昨年の夏期講習会は塾生20名、一般生25名の45名での講習会だったが、今年は塾生が30名、一般生が30名のトータル60名。
オンライン生徒も11名おり、こちらも夏休み中のためコマが増えている。
夏期講習会の売上は200万円に到達。
これは開校以来最高数値となる。
親身な指導をコツコツ継続し、実績も評判も高めていくことができたからこその成果であり、ここまでの積み上げてきた手ごたえと、生徒と家庭の期待に応えなければいけないという使命感を同時に感じた。
心配していた人手不足については、新人学生アルバイト講師の本多と榊原がいよいよ本格的にデビューすると共に、就活などでなかなかシフトに入れなかったメンバーにもなんとか都合をつけてもらってなんとかなりそうだ。
ただしギリギリの数で対応することには変わりない。
しかし、講習会初日の夜から早速クレームの電話が入った。
自習室が野放しになってしまい私語があり、集中して勉強できないという内容だった。
私も含めて講師のほとんどがレッスンを行い、空きコマもオンラインレッスン、かかってくる家庭からの電話などの事務作業にも人手が必要で、自習室の管理まで手が回っていない。
アルバイト講師の業務後の報告でもこの問題点は挙げられている。
もちろん必ず1人が自習室管理をしているのだが、かかってきた電話対応も兼ねているのと、生徒の質問受けもしなければならず、隅々まで目が届いていない。
講習会の説明会では自習室の利用の仕方で一般生にも説明はしたのだが、ルールが徹底できていないようだ。

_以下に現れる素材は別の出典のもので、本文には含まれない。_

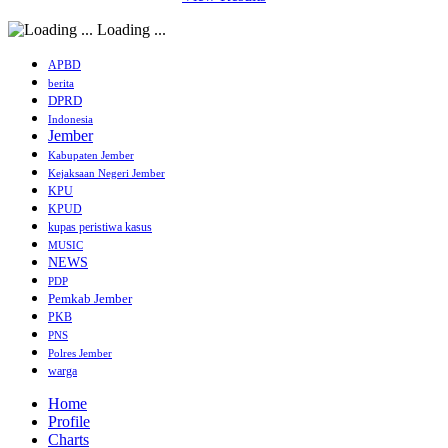
Loading ...
APBD
berita
DPRD
Indonesia
Jember
Kabupaten Jember
Kejaksaan Negeri Jember
KPU
KPUD
kupas peristiwa kasus
MUSIC
NEWS
PDP
Pemkab Jember
PKB
PNS
Polres Jember
warga
Home
Profile
Charts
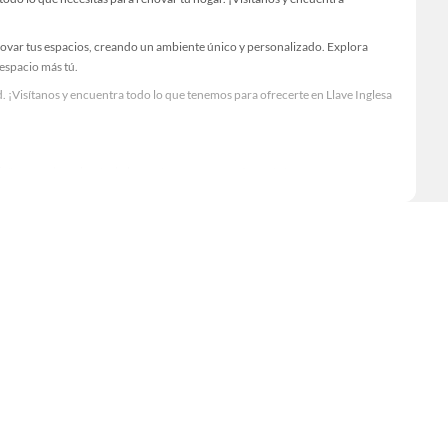
novar tus espacios, creando un ambiente único y personalizado. Explora
 espacio más tú.
 ¡Visítanos y encuentra todo lo que tenemos para ofrecerte en Llave Inglesa
Visítanos y descubre todo lo que tenemos para ofrecerte!
odo lo necesario para tus proyectos de renovación y decoración. ¡Visítanos y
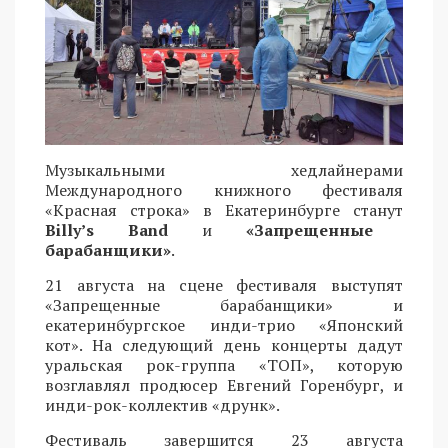
Музыкальными хедлайнерами
Международного книжного фестиваля
«Красная строка» в Екатеринбурге станут
Billy’s Band
и
«Запрещенные
барабанщики»
.
21 августа на сцене фестиваля выступят
«Запрещенные барабанщики» и
екатеринбургское инди-трио «Японский
кот». На следующий день концерты дадут
уральская рок-группа «ТОП», которую
возглавлял продюсер Евгений Горенбург, и
инди-рок-коллектив «друнк».
Фестиваль завершится 23 августа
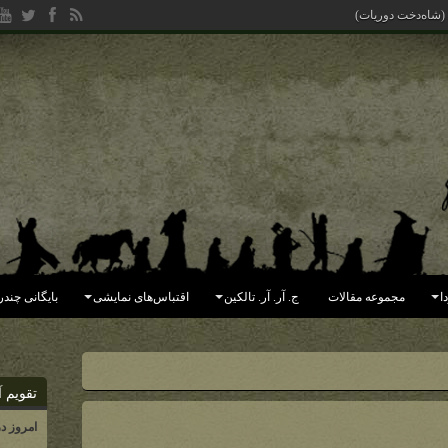
 (شاه‌دخت دوریات)
ا
مجموعه مقالات
ج. آر. آر. تالکین
اقتباس‌های نمایشی
بایگانی چندر
تقویم آ
امروز د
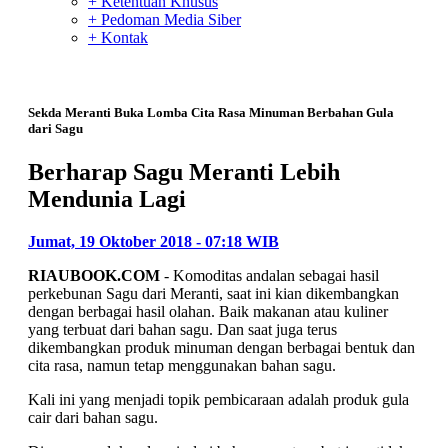
+ Ketentuan Khusus
+ Pedoman Media Siber
+ Kontak
Sekda Meranti Buka Lomba Cita Rasa Minuman Berbahan Gula
dari Sagu
Berharap Sagu Meranti Lebih
Mendunia Lagi
Jumat, 19 Oktober 2018 - 07:18 WIB
RIAUBOOK.COM
- Komoditas andalan sebagai hasil
perkebunan Sagu dari Meranti, saat ini kian dikembangkan
dengan berbagai hasil olahan. Baik makanan atau kuliner
yang terbuat dari bahan sagu. Dan saat juga terus
dikembangkan produk minuman dengan berbagai bentuk dan
cita rasa, namun tetap menggunakan bahan sagu.
Kali ini yang menjadi topik pembicaraan adalah produk gula
cair dari bahan sagu.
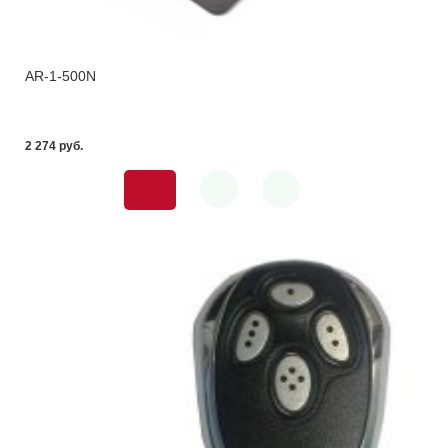
AR-1-500N
2 274 pуб.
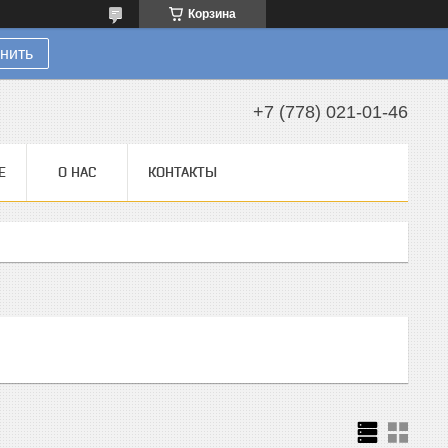
Корзина
нить
+7 (778) 021-01-46
Е
О НАС
КОНТАКТЫ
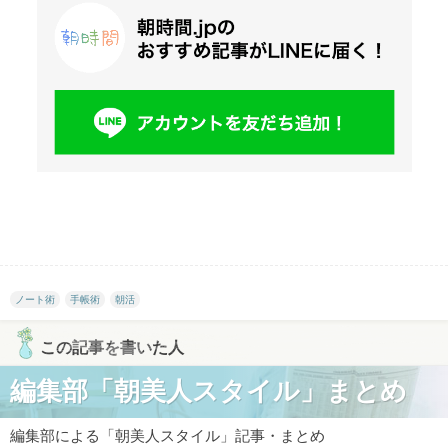
ノート術
手帳術
朝活
この記事を書いた人
編集部「朝美人スタイル」まとめ
編集部による「朝美人スタイル」記事・まとめ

この状態を続けていたら一般生の入塾どころか、不満から塾生の退塾が出てくる危険性もある。
顧問税理士の天海さんが、講習会初日はどうだったのか気に掛けてくれており、夜に電話で話をすることができた。
「石川や酒井については2人分の働きをしてくれていますが、それでもまだ人手不足です。新人の本多と榊原は思った以上にしっかり働いてくれたので、それは嬉しい誤算ですが、ここまでキツくなるとは想定外でした」
「たくさんの生徒が塾に来てくれての嬉しい悲鳴じゃな。しかし、そのまま放置するわけにはいくまい。明日までに対応策をとらないとの。サービス低下へのクレームは迅速な対応が最も重要じゃ」
「とは言っても、人不足解消は今からではもう間に合いません」
「アメリカの実業家でDELLの創設者でもあるマイケル・デル氏の言葉には、
『することを決めるのは簡単だ。
難しいのはしないことを決めることだ』
とある。すべてを完璧にこなすのが難しいのであれば、しないことを決めて他のサービス低下を防ぐことが大事になるじゃろう」
「しないことを決める、ですか」
「何かひらめいたことがあるようじゃの」
「ええ、一般生が多いため、初日から一般生の学習面談もレッスン前後に行っています。そこで入塾のアピールやアプローチ方法を探っているのですが、この時間を一端撤廃します。入塾活動に遅延が生じますが、自習室の管理のあまさが全体の評判を下げることになってしまっては元も子もありませんからね」
「生徒も家庭も満足できる環境を整えてから、入塾活動を始めた方が効率的じゃろうし、成果も変わってくる。講習会2日目は改めて立て直しじゃの。夏期講習会は長丁場じゃ、慌てず、これまでの親身な対応をしっかり継続していきなされ。